Hyperandrogenism and KNDy Neurons

Some pre-clinical models tested in animals are trying to understand how neuronal systems are causing hyperandrogenism in PCOS. Studies that promote hyperandrogenic environments during pre-natal life and/or post-natal life in female mice found alterations in gamma-Aminobutyric acid (GABA) neurons in the medial basal hypothalamus and kisspeptin/neurokinin B/dynorphin neurons (KNDy neurons) in the arcuate nucleus (ARN) (9). These hypothalamic neurons have receptors for progesterone (PR), estradiol receptor α (ERα), and androgens (AR) and are responsible for the control of GnRH neurons and their feedback. As GnRH neurons have only ERβ receptor and not ERα, which is the most important receptor in estrogen activity, the investigators concluded that the presence of these receptors in kisspeptin neurons and in GABAergic neurons could be essential for modulating the negative feedback to GnRH neurons (see Figure 1). However, the findings concerning KNDy neurons are still controversial: in some models, KNDy neuronal population is high, in others, low or even not different at all. However, inhibition of KNDy neurons has shown to ameliorate the signs and symptoms of women with PCOS, by decreasing LH pulse frequency and LH and testosterone serum levels (10).

Hyperandrogenism and GABA

Based on clinical findings showing elevated concentrations of GABA in the cerebrospinal fluid of women with PCOS, animal studies have also addressed the involvement of GABA (9). A hyperandrogenic environment in female mice in prenatal life can cause an increase in the frequency and degree of GABAergic postsynaptic firing onto GnRH neurons. Unlike its function in other brain circuits, GABA seems to exert an excitatory effect on GnRH neurons attributable to their high chloride content. This leads to greater secretion of LH by the pituitary gland, as occurs in PCOS. GnRH antagonists prevent this effect (9, 11).

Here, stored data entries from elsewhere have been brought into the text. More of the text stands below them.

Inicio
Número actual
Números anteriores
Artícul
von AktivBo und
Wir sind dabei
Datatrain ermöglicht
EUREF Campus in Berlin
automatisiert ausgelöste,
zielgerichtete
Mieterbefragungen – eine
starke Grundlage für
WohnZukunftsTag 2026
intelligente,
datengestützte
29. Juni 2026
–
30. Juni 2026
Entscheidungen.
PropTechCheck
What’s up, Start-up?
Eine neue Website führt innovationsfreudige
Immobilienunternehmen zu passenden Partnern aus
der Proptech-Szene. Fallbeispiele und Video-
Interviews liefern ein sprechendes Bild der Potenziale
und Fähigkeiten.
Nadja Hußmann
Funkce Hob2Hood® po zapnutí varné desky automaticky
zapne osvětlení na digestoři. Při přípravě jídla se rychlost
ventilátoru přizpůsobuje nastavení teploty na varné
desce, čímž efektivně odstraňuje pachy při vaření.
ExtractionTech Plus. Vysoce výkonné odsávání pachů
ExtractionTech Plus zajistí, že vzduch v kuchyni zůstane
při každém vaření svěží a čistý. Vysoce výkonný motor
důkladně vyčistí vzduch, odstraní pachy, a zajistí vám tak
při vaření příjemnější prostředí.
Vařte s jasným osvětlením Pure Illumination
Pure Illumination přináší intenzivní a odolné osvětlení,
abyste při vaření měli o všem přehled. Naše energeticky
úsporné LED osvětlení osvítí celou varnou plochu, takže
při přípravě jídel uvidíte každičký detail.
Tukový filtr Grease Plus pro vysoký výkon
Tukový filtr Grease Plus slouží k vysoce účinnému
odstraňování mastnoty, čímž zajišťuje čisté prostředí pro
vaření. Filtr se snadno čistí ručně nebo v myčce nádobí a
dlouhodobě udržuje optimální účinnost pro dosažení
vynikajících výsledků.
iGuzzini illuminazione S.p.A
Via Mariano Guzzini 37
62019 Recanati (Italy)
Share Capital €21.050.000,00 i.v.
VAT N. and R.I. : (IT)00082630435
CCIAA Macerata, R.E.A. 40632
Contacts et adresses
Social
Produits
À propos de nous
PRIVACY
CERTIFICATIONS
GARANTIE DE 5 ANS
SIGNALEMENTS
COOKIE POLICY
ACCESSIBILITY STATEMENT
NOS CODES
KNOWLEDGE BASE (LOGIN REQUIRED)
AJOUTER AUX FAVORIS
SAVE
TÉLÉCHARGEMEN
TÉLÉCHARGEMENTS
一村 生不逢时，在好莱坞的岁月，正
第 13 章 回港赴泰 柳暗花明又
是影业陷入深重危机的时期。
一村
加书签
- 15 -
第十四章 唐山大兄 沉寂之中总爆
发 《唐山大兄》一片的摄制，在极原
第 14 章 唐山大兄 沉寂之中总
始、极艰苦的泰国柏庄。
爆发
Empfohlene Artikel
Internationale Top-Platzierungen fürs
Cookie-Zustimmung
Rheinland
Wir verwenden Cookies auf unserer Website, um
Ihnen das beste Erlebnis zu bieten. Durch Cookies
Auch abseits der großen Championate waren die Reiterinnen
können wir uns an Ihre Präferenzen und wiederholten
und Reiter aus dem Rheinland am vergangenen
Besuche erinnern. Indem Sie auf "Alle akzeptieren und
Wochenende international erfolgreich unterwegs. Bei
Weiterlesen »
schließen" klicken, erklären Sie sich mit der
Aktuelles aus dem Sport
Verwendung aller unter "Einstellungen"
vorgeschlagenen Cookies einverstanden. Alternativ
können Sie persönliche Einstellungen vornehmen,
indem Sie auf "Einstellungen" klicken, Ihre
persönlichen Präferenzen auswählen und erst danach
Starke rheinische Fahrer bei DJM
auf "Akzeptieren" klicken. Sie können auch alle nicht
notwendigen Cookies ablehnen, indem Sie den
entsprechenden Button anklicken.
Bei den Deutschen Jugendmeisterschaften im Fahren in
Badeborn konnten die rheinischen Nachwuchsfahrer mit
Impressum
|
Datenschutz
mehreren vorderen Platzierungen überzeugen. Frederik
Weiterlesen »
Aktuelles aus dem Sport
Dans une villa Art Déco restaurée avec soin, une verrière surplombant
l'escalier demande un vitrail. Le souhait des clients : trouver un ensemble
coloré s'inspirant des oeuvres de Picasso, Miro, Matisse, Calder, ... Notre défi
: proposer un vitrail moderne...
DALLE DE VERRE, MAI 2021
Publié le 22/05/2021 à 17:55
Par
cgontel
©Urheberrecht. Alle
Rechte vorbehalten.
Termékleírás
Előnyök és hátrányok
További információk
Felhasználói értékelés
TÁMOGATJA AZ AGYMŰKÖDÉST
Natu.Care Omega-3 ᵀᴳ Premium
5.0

Hyperandrogenism and Anti-Mullerian Hormone

Normally, a dynamic equilibrium exists between growing and dormant follicles in the ovaries, regulated by a balance between androgens, anti-Müllerian hormone (AMH), and FSH. In PCOS, this balance is disrupted, leading to follicular arrest. It is known that women with PCOS have higher than normal serum levels of AMH, and that these levels remain high even during pregnancy (11). Tata et al. (11) conducted a study in which they classified 63 women with PCOS and 66 control women into lean or obese groups according to their body mass index. They found that lean pregnant women with PCOS had higher AMH levels than lean pregnant controls. However, there was no difference in AMH levels between PCOS pregnant obese women and controls. These findings led to the creation of a mouse model prenatally treated with AMH, which induced brain masculinization of female offspring that then showed neuroendocrine and reproductive PCOS-like features. It was therefore concluded that high AMH levels during pregnancy may be the cause of a hyperandrogenic environment that ultimately leads to PCOS pathology (11).

Hyperandrogenism and Androgen Receptors (AR)

When animal experiments compared female knock out mice with no brain AR with mice with no AR in the granulosa cells of the ovary, the mice with no brain AR showed some of the reproductive and metabolic features of PCOS, whilst the group with no ovarian AR showed all the features. Despite this difference, the conclusion reached was that hyperandrogenic changes in the brain came first and were, therefore, primarily responsible for what followed (12).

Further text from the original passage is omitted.